Tuesday, August 26, 2008

It's Easy To Criticize..Fun Too

When I was in the third grade, my teacher was given a situation that she apparently wasn't prepared for. In addition to myself, there were three other kids in the class with the first name Michael. When she called on Michael, four boys were apt to speak. Handing back graded papers was a nightmare, as she had to decipher which Michael had earned gold or silver stars on his spelling test by handwriting alone. Finally after a few weeks, it became too much for her to bear, and she called us all together. "To avoid confusion," she told us, "I have decided to ask each of you to go by something different. This way, you'll know who I am talking to, and I'll know what papers belong to each of you. From here on out, one of you will be known as Michael, one of you will be known by Mike, one of you will be known as Mick, and one of you will be known as Mickey."

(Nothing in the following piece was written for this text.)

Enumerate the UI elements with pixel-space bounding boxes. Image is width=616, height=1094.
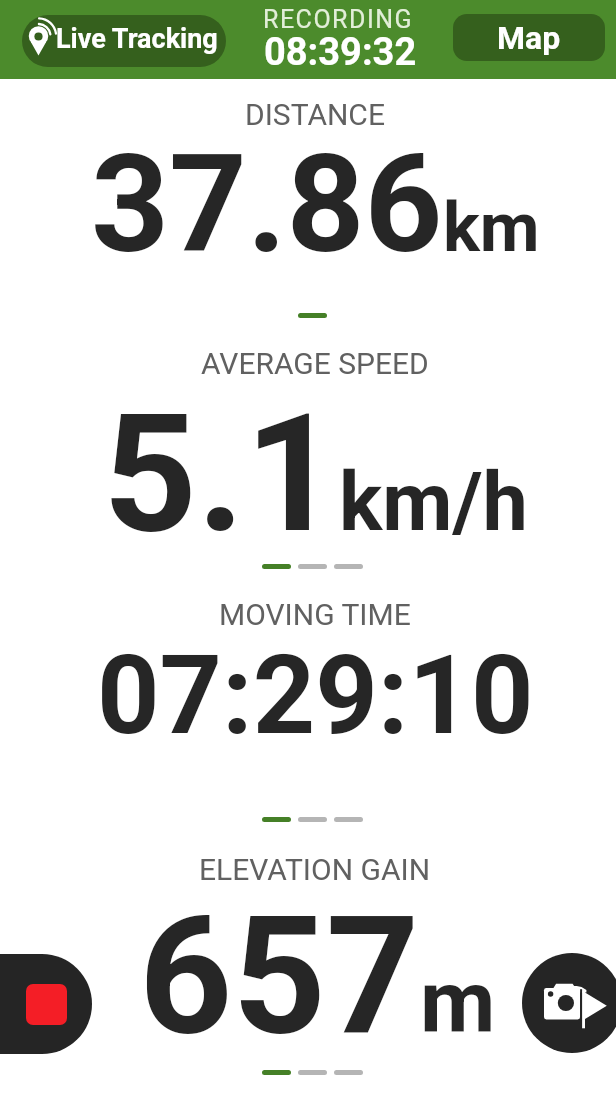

We drew straws, and as luck would have it, I was now to be known as Mickey. Needless to say, I was not pleased. Additionally, it struck me that her solution to the problem was needlessly complex. I suggested a much better one. I said it would make a lot more sense if she just called us by, and if we just signed our papers with, our first and last names. She wouldn't hear it. She liked her gay nickname system, and told me it would be fine. For the rest of the year, I cringed every time I was called Mickey. In retrospect, the nickname itself didn't bother me as much as the fact that she just completely dismissed my idea, which made a lot more sense than her solution did.

It was this experience that shaped my expectation that those with the power to implement my good idea would ignore it, or even worse, dismiss my idea and then introduce it later as their own. I held various crappy jobs during high school and college, and at all of them I felt like I was screaming into the darkness when my brilliant ideas were not acknowledged. Granted, I am willing to concede that my approach to introducing a better process hasn't always been the best. It was my mistake to believe that the GED-holding manager of the place I delivered pizzas for would appreciate my halfway college educated critiques of how he did his job. Add into this the fact that I was rarely the model employee at these jobs (see, eg, this) and I am now willing to admit that my indignation was misplaced.

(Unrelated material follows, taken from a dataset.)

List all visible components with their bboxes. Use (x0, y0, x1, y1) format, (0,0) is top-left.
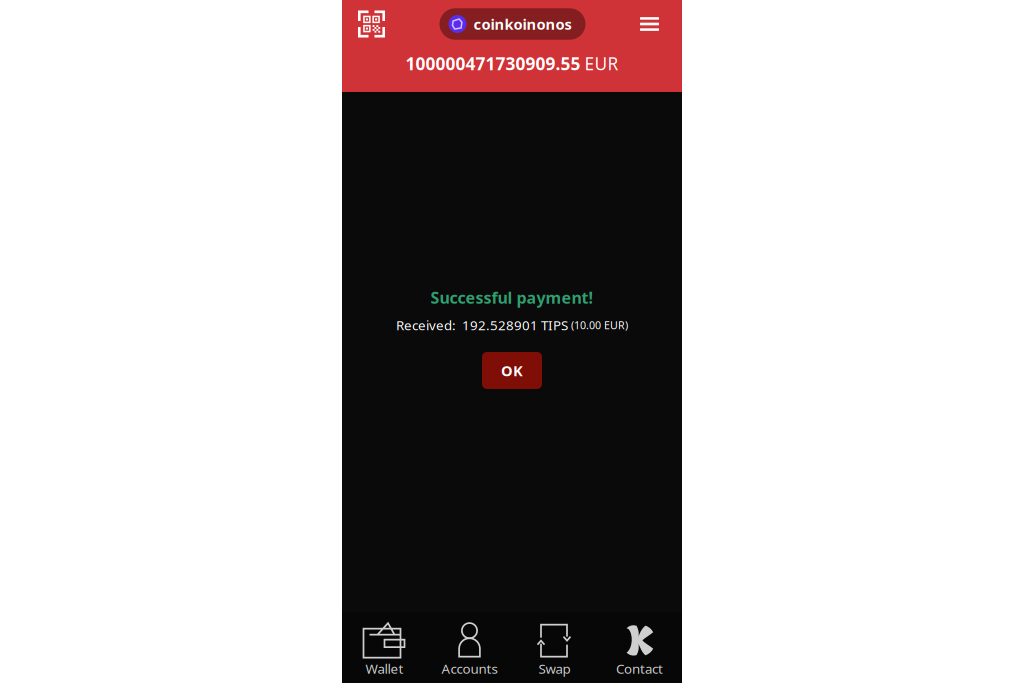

Fast forward to last year, and my first "real" job; I have written numerous times about the ridiculousness that was my previous employment, so I won't rehash it here. Suffice it to say that my level headed, pragmatic approach to solving problems was not appreciated. This is no more evident than in one particular situation. The company was facing a fairly large problem, so the boss called everyone together to talk about possible solutions. I saw the problem as being relatively minor and suggested several possible ways to solve it. Because my boss had a knack for making everything much more difficult than it had to be, my initial ideas were dismissed, in no small part because I was the one who suggested them.

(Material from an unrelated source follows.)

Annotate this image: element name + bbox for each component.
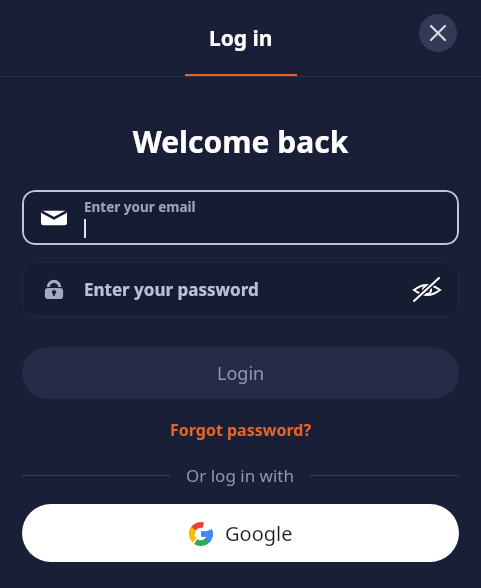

Finally, towards the end of the meeting, with no resolution in sight, I sarcastically threw out an obviously ridiculous idea with the hopes of illustrating to the boss how impractical she was being. Naturally, she loved it and decided to implement it right there on the spot, despite my insistence that I was joking and the solution would fail horribly. It did, and I got the blame. It remains my shining achievement of my old job.

All of the preceding brings us to now. For some reason, the managers of my current company love me. My general displeasure with most things surrounding my job is seen as "being focused". My brusque treatment of coworkers is seen as "being no-nonsense". My indifference towards parts of my job is seen as "prioritizing the important stuff". I've really been able to pull the wool over their eyes. As a result, when I voice my suggestions for making things better, they actually listen to them. In fact, one such idea was implemented, and in a department meeting I was given full credit. And you know what? I didn't like it at all. All these years, I didn't actually want credit for my ideas. I just liked to bitch. Go figure.